Absolute form quotients also suggest general stem shapes:
- 0.325 – 0.375 (FQ class 35) neiloid
- 0.475 – 0.525 (FQ class 50) conoid
- 0.675 – 0.725 (FQ class 70) quadratic paraboloid
- 0.775 – 0.825 (FQ class 80) cubic paraboloid
Lewis et al (1976) use the difference in diameter between 4.5 m or 7.5 m and 1.5 m to estimate the general shape of Pinus radiata in South Australian plantations. This value is used to improve the estimate of stem volume.
Taper equation Taper model
Taper equations are developed to predict the diameter at any point on the tree stem, i.e. model the stem profile. Ideally, these predictions are unbiased and based on simple input variables like diameter at breast height and total tree height.
The construction of these equations has been continuing for many years and has followed numerous approaches. Early researchers (e.g. Fries and Matern, 1965) used the newly available power of digital computers to fit complex polynomial equations. Often the tree bole was segmented into two or three parts and separate equations fitted to each part (e.g. Max and Burkhart, 1976). Other researchers (e.g. Goulding and Murray, 1975) emphasized the need for taper equations to produce estimates that were compatible with predictions of stem volume. Yet other approaches (e.g. Kozak 1988 and Bi 2000) attempt to develop a model that describes the continuous change in stem form from ground to tip.
The variety of taper equation approaches attempt to overcome some general weaknesses:
- The existence of large localized bias in prediction despite a low overall bias.
- A failure to account for the differences in stem form between trees.

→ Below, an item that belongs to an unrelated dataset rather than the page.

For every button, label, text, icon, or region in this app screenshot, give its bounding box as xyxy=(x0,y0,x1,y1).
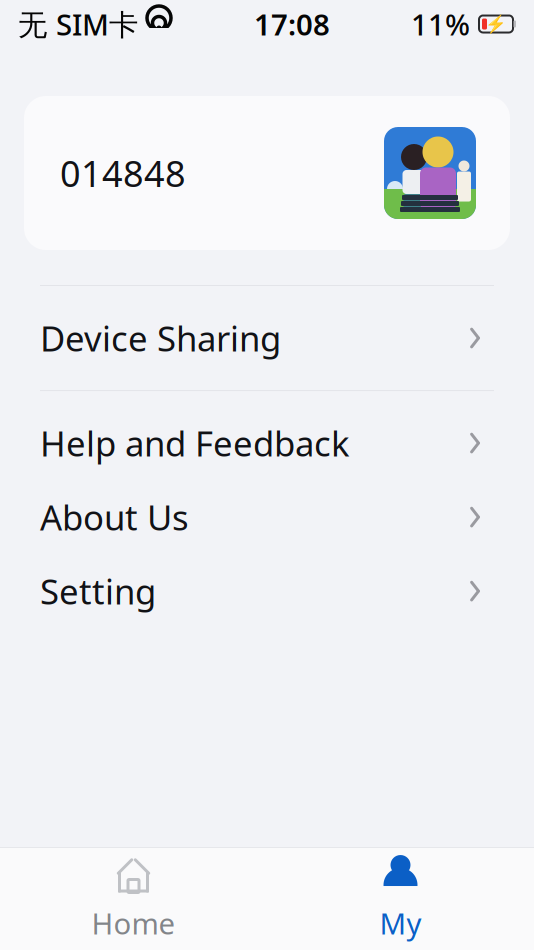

For example, a cubic polynomial equation fitted against a sub-set of Pinus radiata height: diameter data from Crook (1998) explained 98% of the variation. The overall error in diameter prediction was close to zero, but there were localized errors in the stump (average 1 cm underestimate of diameter) and lower 10% – 40% of the bole height (average 1 cm overestimate). These errors were balanced by corresponding errors further up the stem. However, the majority of stem volume and high-value wood products tend to be in the lower third of the stem, so these local biases are significant.
Grosenbaugh (1966) wrote:
Many mensurationists have sought to discover a single, simple two-variable function involving only a few parameters which could be used to specify the entire tree profile. Unfortunately, trees seem capable of assuming an infinite variety of shapes, and polynomials (or quotients of polynomials) with a degree at least two greater than the observed number of infections are needed to specify variously inflected forms.
Furthermore, coefficients would vary from tree to tree in ways that could only be known after each tree has been completely measured. Thus, explicit analytic definition (of the tree profile) requires considerable computational effort, yet lacks generality.
Each tree must be regarded as an individual that must be completely measured, or else as a member of a definite population whose average form (profile) can only be estimated by complete measurement of other members of the population selected according to a valid sampling plan. Hence, the polynomial analysis may rationalize observed variation (in the stem profile) after measurement, but it does not promise more efficient estimation procedures.”
Rivers (1995) found that localised biases in diameter prediction could cause significant biases when the predicted stem profile is used to estimate the size or value of products in a tree. In an experiment using over 100 trees, he found that the use of a taper equation resulted in a 10% overestimate of product volume and a 14% overestimate of product value – the taper equation was unbiased for diameter overall. A small bias in a diameter estimate may result in a large error in value if the prediction of a product constraint (e.g. small end diameter of a log) is affected.
Bi (2000) published the coefficients of a trigonometric variable-form tape equation for 26 common Eucalyptus species. He conducted extensive tests on the localized biases of this model.